Say I had a PHP page with a calculator interface, but I want to transfer the sum to Windows Calculator.exe and then get a reply from the application back to my PHP page, how do you go about doing this?

I understand that the sum could easily be done in PHP and it would be pointless using another application, but I just wondered how it would be done and will be helpful to know for my next project. I couldn't find any relevent exisiting questions but the search criteria for this isn't easy!


closed as too broad by gnat, user40980, Bart van Ingen Schenau, GlenH7, Dynamic Jul 8 '14 at 21:32

Please edit the question to limit it to a specific problem with enough detail to identify an adequate answer. Avoid asking multiple distinct questions at once. See the How to Ask page for help clarifying this question. If this question can be reworded to fit the rules in the help center, please edit the question.


Applications can communicate using an Application Programming Interface (API). When writing a program, the developer can choose to expose certain functions to allow other programs to interact with them. By only exposing certain functions, and in a certain way, the developer allows people to use his application in a safe way without accidentally (or intentionally) doing destructive things.

An API may be exposed in several ways, depending on the languages involved. In a .NET environment, for instance another .NET program could add a reference to an API dll created for this purpose. Another example is a web service API which can be communicated with using HTTP requests. If the API uses a common cross language technique such as JSON or XML to input and output data, a program in any language may be able to communicate with it.

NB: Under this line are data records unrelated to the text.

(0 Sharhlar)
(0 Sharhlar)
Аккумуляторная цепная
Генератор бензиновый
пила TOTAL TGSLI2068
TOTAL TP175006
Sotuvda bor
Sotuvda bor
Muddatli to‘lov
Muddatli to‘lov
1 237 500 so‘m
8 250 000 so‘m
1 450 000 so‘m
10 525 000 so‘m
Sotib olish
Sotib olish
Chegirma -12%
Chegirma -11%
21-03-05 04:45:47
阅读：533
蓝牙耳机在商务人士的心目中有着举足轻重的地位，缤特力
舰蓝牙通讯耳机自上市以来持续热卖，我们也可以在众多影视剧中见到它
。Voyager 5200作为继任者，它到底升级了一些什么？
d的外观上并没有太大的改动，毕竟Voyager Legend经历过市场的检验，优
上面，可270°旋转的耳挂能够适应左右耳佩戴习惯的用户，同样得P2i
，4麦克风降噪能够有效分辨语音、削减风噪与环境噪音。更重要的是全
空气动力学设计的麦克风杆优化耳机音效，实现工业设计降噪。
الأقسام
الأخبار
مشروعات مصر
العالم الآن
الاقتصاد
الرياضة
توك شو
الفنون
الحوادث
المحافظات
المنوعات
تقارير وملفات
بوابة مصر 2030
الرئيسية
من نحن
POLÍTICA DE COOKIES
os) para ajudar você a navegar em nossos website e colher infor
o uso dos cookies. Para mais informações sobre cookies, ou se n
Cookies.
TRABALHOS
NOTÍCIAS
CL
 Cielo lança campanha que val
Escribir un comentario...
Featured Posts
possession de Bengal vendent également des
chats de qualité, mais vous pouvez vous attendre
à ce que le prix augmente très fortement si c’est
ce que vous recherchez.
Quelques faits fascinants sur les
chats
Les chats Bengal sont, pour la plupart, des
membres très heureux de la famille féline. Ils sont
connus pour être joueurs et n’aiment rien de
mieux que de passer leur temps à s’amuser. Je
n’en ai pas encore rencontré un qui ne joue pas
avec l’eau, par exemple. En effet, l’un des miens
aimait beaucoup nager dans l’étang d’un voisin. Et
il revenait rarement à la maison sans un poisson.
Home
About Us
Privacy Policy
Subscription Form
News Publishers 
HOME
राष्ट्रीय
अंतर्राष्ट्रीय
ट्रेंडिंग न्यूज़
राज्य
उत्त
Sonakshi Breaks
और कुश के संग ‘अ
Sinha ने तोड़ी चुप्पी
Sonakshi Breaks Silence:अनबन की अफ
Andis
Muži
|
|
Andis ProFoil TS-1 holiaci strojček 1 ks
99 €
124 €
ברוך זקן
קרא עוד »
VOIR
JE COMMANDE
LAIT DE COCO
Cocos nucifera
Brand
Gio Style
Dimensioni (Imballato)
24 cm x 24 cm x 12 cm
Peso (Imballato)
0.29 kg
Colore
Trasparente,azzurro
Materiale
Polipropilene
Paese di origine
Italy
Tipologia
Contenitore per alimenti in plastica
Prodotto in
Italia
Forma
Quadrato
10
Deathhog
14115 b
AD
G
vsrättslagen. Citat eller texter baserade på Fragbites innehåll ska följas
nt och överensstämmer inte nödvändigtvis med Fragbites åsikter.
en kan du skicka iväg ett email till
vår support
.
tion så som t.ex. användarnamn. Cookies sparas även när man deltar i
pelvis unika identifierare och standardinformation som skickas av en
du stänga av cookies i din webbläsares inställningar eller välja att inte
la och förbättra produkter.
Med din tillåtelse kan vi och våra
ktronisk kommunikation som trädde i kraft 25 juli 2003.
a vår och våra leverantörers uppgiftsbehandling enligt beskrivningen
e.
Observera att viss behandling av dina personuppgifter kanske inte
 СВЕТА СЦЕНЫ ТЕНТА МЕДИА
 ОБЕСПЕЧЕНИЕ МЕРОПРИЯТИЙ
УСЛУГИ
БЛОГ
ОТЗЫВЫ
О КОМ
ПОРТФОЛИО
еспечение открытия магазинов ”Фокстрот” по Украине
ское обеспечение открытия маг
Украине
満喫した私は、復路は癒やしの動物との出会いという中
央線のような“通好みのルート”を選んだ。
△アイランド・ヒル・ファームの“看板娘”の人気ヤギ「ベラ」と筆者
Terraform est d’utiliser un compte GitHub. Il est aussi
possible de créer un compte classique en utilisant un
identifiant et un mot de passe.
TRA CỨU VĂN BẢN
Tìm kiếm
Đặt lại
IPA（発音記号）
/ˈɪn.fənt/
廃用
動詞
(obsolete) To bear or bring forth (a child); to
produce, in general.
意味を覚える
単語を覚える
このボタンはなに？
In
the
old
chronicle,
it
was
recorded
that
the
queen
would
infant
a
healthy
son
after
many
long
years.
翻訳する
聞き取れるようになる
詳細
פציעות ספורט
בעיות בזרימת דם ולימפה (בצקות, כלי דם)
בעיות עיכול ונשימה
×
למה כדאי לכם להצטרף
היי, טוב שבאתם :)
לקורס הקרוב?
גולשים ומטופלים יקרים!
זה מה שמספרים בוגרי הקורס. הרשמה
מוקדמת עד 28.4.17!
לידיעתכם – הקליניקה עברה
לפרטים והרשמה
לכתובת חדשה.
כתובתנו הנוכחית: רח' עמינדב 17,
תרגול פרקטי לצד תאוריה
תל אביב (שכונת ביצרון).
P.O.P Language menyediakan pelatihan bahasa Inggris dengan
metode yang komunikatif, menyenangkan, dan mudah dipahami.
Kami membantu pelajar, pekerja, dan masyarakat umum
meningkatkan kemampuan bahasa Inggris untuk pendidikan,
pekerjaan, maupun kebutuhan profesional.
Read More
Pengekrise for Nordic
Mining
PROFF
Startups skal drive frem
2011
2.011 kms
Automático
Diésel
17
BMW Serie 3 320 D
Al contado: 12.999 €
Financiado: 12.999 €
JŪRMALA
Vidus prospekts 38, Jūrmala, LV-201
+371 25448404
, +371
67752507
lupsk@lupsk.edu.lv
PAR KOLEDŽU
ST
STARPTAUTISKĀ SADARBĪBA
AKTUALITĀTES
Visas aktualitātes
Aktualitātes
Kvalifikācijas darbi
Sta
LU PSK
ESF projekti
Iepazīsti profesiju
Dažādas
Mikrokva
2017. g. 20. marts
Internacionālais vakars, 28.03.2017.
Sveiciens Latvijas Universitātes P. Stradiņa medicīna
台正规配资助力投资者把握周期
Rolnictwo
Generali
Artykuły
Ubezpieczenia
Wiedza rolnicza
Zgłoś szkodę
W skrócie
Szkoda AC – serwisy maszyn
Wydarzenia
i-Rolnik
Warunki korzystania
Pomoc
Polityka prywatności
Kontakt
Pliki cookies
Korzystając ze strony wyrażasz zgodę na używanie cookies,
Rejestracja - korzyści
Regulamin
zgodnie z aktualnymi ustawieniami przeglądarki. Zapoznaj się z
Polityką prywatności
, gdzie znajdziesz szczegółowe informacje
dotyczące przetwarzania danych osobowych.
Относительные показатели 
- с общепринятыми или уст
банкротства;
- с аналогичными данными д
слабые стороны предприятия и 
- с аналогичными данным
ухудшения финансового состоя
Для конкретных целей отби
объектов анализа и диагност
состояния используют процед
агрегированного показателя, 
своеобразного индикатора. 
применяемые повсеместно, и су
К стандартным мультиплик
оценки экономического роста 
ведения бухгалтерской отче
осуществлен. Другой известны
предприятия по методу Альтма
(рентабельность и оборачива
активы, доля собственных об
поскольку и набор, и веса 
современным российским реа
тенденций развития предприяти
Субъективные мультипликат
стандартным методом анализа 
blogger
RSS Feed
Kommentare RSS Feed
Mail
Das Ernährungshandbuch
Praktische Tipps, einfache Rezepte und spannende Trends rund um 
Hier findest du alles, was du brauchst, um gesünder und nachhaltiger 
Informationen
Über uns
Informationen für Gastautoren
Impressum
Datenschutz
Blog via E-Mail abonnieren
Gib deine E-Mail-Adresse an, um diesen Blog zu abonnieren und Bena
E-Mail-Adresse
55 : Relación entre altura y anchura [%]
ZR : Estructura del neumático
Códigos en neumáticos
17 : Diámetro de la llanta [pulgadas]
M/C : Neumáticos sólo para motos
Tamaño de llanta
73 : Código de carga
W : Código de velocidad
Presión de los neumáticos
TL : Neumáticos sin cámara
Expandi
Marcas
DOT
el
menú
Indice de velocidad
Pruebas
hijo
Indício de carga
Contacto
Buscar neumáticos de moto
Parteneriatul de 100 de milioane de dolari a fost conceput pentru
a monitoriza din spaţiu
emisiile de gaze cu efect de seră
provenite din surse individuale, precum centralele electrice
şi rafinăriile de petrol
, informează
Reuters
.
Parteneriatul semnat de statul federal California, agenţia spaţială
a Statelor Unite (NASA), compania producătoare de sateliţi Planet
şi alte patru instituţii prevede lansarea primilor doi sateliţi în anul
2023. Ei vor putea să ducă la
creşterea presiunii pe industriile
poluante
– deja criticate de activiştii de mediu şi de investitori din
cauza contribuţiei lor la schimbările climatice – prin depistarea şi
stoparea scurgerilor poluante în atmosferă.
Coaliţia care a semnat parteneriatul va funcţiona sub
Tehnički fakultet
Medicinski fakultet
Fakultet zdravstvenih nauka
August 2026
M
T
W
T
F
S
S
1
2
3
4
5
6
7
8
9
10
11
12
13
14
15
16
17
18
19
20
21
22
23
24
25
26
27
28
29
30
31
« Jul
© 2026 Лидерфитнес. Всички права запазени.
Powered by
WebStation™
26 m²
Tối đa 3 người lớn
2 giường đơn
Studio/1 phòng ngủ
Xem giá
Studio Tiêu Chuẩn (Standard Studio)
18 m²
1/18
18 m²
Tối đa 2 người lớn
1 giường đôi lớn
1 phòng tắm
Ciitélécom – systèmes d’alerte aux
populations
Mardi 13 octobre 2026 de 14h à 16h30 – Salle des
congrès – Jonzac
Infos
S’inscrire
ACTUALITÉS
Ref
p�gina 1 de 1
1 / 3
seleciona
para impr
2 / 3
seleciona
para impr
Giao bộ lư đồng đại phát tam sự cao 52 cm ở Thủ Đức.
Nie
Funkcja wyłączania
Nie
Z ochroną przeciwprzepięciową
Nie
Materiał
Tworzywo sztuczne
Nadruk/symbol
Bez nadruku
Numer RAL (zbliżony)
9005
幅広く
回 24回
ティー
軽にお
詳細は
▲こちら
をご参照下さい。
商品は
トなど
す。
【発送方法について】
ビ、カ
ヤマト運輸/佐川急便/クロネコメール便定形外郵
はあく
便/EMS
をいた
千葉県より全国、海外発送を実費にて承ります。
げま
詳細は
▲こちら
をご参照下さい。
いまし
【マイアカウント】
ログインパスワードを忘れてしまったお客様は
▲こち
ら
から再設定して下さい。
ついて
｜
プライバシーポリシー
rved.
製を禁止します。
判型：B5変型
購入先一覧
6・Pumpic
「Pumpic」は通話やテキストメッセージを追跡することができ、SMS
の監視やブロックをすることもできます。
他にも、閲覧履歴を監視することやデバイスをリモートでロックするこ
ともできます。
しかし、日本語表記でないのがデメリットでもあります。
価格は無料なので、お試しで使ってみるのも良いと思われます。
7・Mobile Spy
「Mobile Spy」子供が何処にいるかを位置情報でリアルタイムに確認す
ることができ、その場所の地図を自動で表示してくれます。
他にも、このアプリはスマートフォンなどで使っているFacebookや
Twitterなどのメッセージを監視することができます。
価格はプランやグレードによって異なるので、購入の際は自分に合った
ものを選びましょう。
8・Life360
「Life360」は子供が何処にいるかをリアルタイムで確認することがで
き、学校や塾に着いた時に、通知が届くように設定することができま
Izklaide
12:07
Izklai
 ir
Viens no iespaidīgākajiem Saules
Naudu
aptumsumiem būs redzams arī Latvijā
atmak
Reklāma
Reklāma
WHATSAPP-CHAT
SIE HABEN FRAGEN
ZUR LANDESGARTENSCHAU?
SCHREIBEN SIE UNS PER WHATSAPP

  • +1. Not forget to mention the Windows Calculator has no officially documented API, AFAIK. Only way to communicate with it is to use the Windows messaging system through Win32 API, send the calculator some key stroke events, including "Ctrl-C" at the end and grab the result from the clipboard. – Doc Brown Jul 6 '14 at 8:34

In addition to what @razethestray said, applications can also talk to each other by means of so-called RPC interfaces, which stands for Remote Procedure Calls.

However, RPC itself is a broad term. Actually there are plenty of ways how an RPC could be implemented. For example, Microsoft's DCOM relies heavily on RPC. On the other hand, a SOAP (web) server call is considered an RPC as well. the one thing that they all have in common is, that a client calls a piece of code in a remote (server) process through a well-defined API to achive something.

As you can imagine, it is a good idea and highly recommended to use existing frameworks for such a task, simply to hide and manage the complexity that comes with the infrastructure needed for this. Those frameworks and in some cases built-in IDE support (e.g. for SOAP) make an RPC essentially look like a normal function/method call. In fact, behind the scenes there may be happen a lot, especially when the other process is on a remote machine.

PS: That's a quite sophisticated topic for starters.